Corriere della Sera, 28 agosto 2019
Il nipote bipolare di Kim Rossi Stuart è in carcere. La madre chiede che venga spostato in una Rems per essere curato
«Mio figlio è bipolare, non deve stare in carcere ma nelle strutture psichiatriche preposte, che però sono tutte piene». Il grido di allarme è di Loretta Rossi Stuart, attrice e scrittrice, sorella del più noto Kim, protagonista di cult come Romanzo Criminale e Vallanzasca.
La sua è la denuncia di una madre disperata, che teme per l’incolumità del suo «pugile buono», il figlio Giacomo Seydou Sy, detenuto a Rebibbia a Roma: per la sua diagnosi psichiatrica però dovrebbe essere ricoverato in una «Rems», Residenza per l’esecuzione delle misure di sicurezza per persone con disturbi mentali. Una storia che fa emergere una criticità nazionale per questi luoghi di cura, super-affollati e con liste di attesa molto lunghe. Così un cittadino che commette un reato, ma risulta «incapace di intendere e volere», rischia di restare dietro le sbarre per mesi. O anche di più. Al nipote di Kim Rossi Stuart, ad esempio, è stata riscontrato il «bipolarismo», patologia mentale che lo rende «inadatto» alla prigione.

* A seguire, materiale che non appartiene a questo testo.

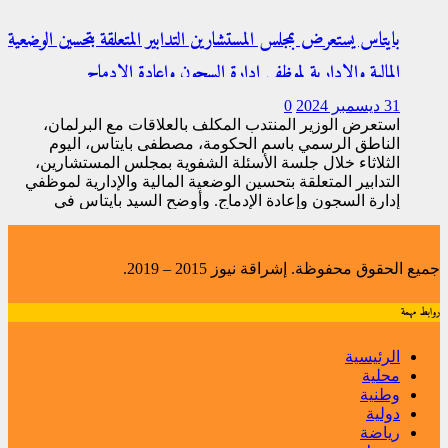
بايتاس يستعرض بمجلس المستشارين التدابير المتعلقة بتحسين الوضعية
المالية والإدارية لموظفي إدارة السجون وإعادة الإدماج
31 ديسمبر 2024
0
استعرض الوزير المنتدب المكلف بالعلاقات مع البرلمان،
الناطق الرسمي باسم الحكومة، مصطفى بايتاس، اليوم
الثلاثاء خلال جلسة الأسئلة الشفوية بمجلس المستشارين،
التدابير المتعلقة بتحسين الوضعية المالية والإدارية لموظفي
إدارة السجون وإعادة الإدماج. وأوضح السيد بايتاس في
معرض
[...]
جميع الحقوق محفوظة. إشراقة نيوز 2015 – 2019.
روابط مهمة
الرئيسية
محلية
وطنية
دولية
رياضة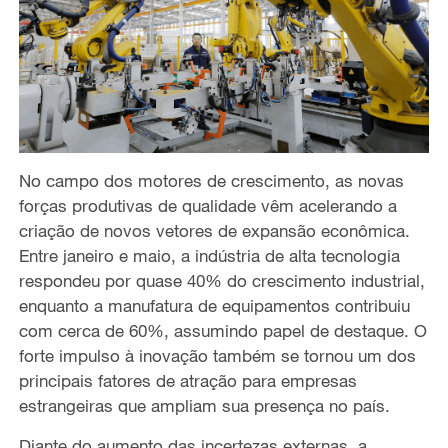
No campo dos motores de crescimento,
as novas
forças produtivas de qualidade
vêm acelerando a
criação de novos vetores de expansão econômica.
Entre janeiro e maio, a indústria de alta tecnologia
respondeu por
quase 40% do crescimento industrial,
enquanto a
manufatura
de equipamentos contribuiu
com cerca de 60%, assumindo papel de destaque.
O
forte impulso à inovação também se tornou um dos
principais fatores de atração para empresas
estrangeiras que ampliam sua presença no país.
Diante do aumento das incertezas externas, a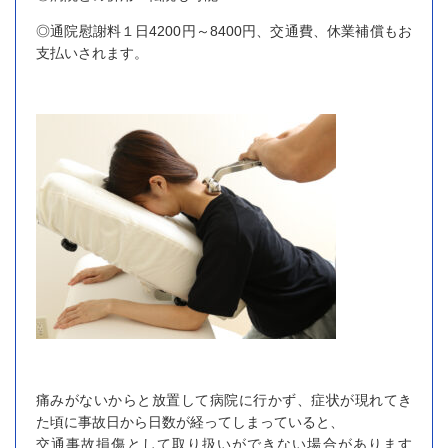
◎通院慰謝料１日4200円～8400円、交通費、休業補償もお
支払いされます。
痛みがないからと放置して病院に行かず、症状が現れてき
た頃に事故日から日数が経ってしまっていると、
交通事故損傷として取り扱いができない場合があります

Ma non è il solo detenuto che attende invano di avere cure appropriate e di lasciare la cella. Seicento i posti riservati nelle Rems a soggetti con disturbi di natura psichiatrica in tutta Italia, ma in 200 aspettano di potervi accedere. Nel Lazio in particolare, la Regione dove Giacomo è detenuto, c’è un sesto dei letti nazionali a disposizione: 91 posti a fronte di 43 costretti in un limbo. «Mio figlio è esasperato, è come una bomba pronta a esplodere – racconta Loretta —. Resiste ma è consapevole che il carcere non è il suo posto. Ha dei sogni, vuole fare il pugile alle Olimpiadi. Può essere recuperato, ma solo se curato come merita». Problemi con la droga che «peggiorano la sua condizione», spiega la madre, una dipendenza che lo ha condotto alla prima condanna per resistenza a pubblico ufficiale. Poi il furto che lo ha riportato in cella: a maggio, però, in appello i giudici hanno revocato gli arresti e al ragazzo resta solo un anno di Rems da scontare. «Il problema è che persone come Giacomo rimangono in prigione più per prassi, per mancanza di alternative che per altri motivi», spiega il legale di Seydou, Giancarlo Di Rosa: un «vuoto legislativo», in pratica, che non indica un limite massimo di attesa per il trasferimento in strutture sanitarie.
«Se la pena è terminata, questi cittadini dovrebbero tornare in libertà», sottolinea Stefano Anastasia, Garante dei diritti delle persone private della libertà del Lazio. Stessa linea per il Garante nazionale dei detenuti, Mauro Palma, che parla della necessità di «aumentare le Rems presenti sul territorio»; pochi posti e troppe domande, anche perché «in molti casi – aggiunge – le strutture vengono concesse a chi è costretto a misure di sicurezza provvisorie e non a chi dispone di misure di sicurezza definitive». Un problema «drammatico, terrificante» quello delle attese infinte secondo Massimo Di Giannantonio, presidente della Sip (Società italiana di psichiatria): «Ho un ragazzo nelle stesse condizioni di Giacomo, ha le indicazioni per andare in una Residenza, ma da 19 mesi è ricoverato in un reparto di psichiatria in ospedale».